- Introduction to Focus:Erotic Poetry
My guest editorship of this issue of American Book Review began with a modest piece called "Porn Poetry" posted on Paris Review Daily, 16th of August, 2016. There, I complain that we English-speakers have no substantial tradition of erotic poetry in our own language, if we define "erotic poetry" as poetical works whose primary aim is to sexually arouse the reader. My claim was that what we have instead is a small hill of material that might turn somebody on accidentally—merely because sexual themes are touched upon—but whose primary purpose is aggressive, satiric.
This line of thought is not easily resisted, I think.
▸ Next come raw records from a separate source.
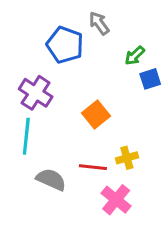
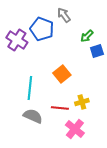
purple cross: (36, 93) -> (17, 40), moved
cyan line: (26, 136) -> (30, 88), moved

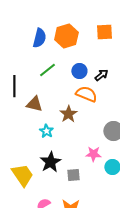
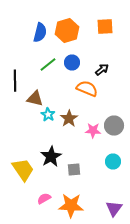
blue circle: (79, 71) -> (72, 62), moved
brown star: (68, 114) -> (69, 118), moved
cyan star: (46, 131) -> (48, 114), moved
pink star: (93, 154) -> (93, 130), moved

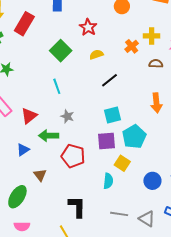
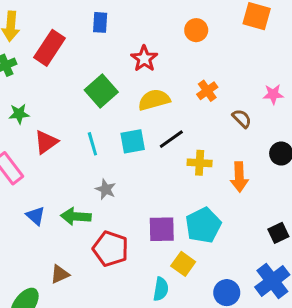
yellow cross: (152, 36) -> (200, 163), moved
yellow semicircle: (96, 55) -> (154, 100), size x1.5
brown semicircle: (156, 64) -> (242, 119), turned 40
cyan square: (113, 115) -> (133, 141), moved
red triangle: (29, 116) -> (46, 142), moved
blue triangle: (23, 150) -> (36, 216), moved, turned -48
brown triangle: (40, 175) -> (60, 274), turned 40

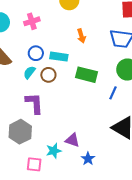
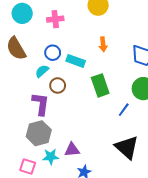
brown circle: (48, 75) -> (58, 85), moved
green rectangle: (86, 75) -> (100, 85), turned 45
gray hexagon: (20, 132) -> (39, 133), moved
purple triangle: (72, 140) -> (72, 150), turned -35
Almost all the famous not-safe-for-work poetry in English treats sex as an inherently humbling business, and the nastiness and heartlessness with which the theme is handled reveals—so I asserted—a desire for a kind of revenge on sex itself. Most of my favorite writers are like this. Rochester, Swift, Beckett. I'll put it this way: For most Anglophone writers, "sex" and "piggishness" are near-synonyms. Naturally there are exceptions; I'm saying they're few.
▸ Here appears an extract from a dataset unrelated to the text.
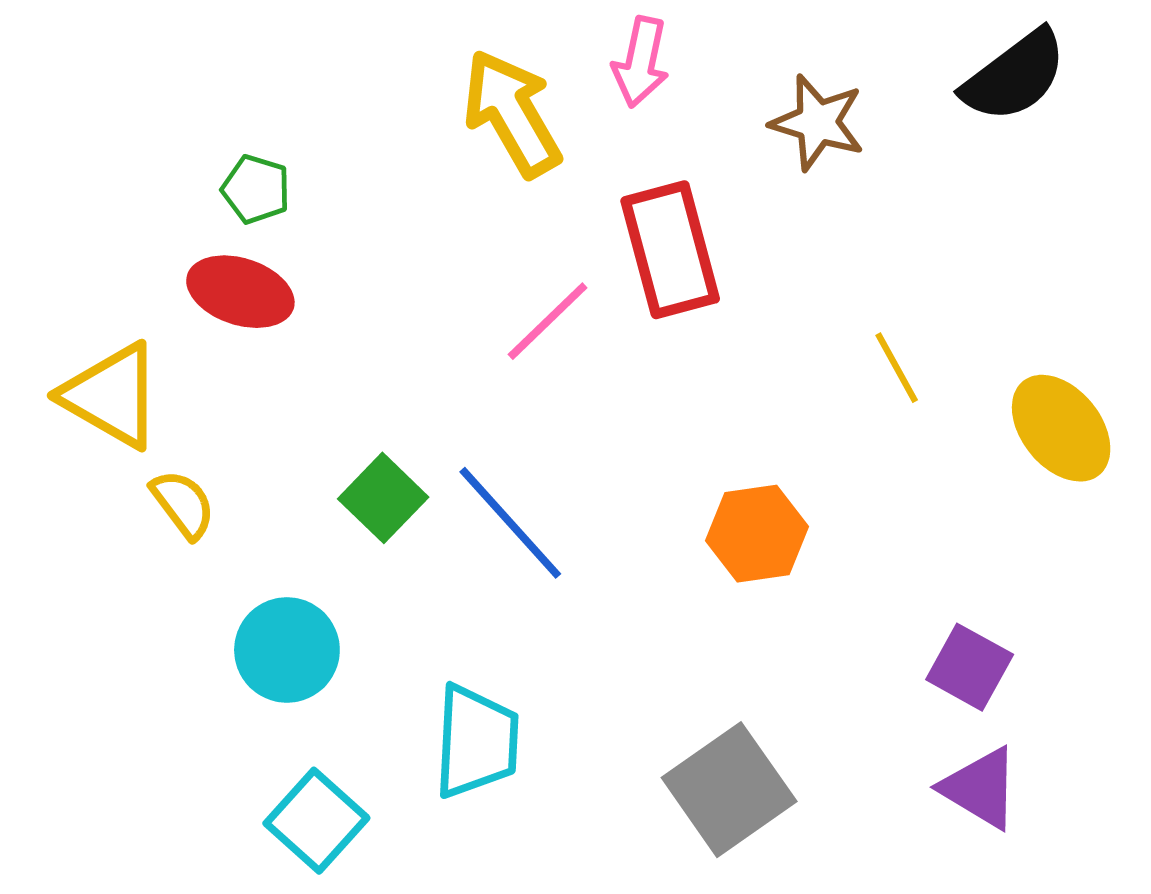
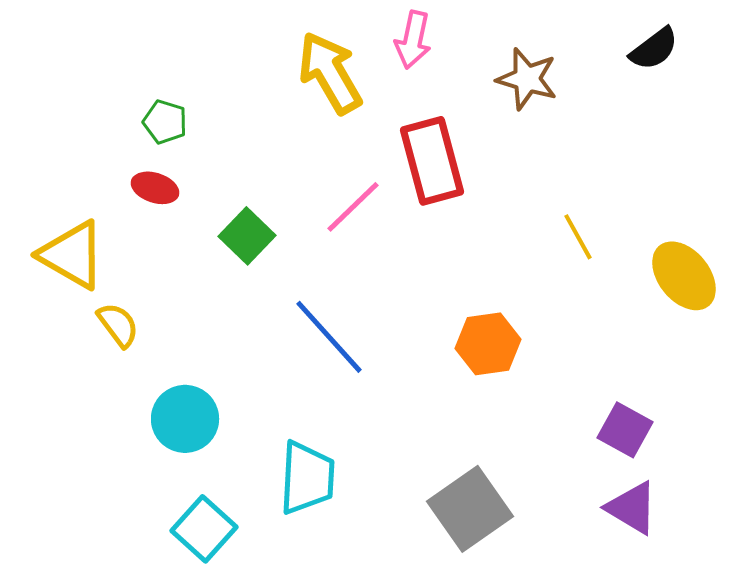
black semicircle: (1015, 76) -> (654, 49), size x0.7
red ellipse: (240, 292) -> (155, 188), size x0.7
green square: (383, 498) -> (247, 236), moved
In 2002, a friend of mine brought a very special book to my attention. At the time, I was self-medicating with poetry a great deal, as I was preparing for my English Lit oral exams at the University of Chicago. I had a lot of reading to do, and my way of playing hooky from doing it was to type up poems I admired and e-mail them to my friends. The subject line always read "POETRY CHANNEL," along with the poem's title and the author's name and that of the translator (if applicable). Also the date when the piece was written. My admittedly flexible ideal was to send my friends poems they could not possibly have seen otherwise, because the works were, for example, buried in hundred-year-old publications of ethnographic societies, or scholarly books about the place of Buddhism in the poet's life, and so on. Erotic material was not common, but I do remember sending a provocative selection from a book called The Bedbugs' Night Dance and Other Hopi Tales of Sexual Encounter (1995).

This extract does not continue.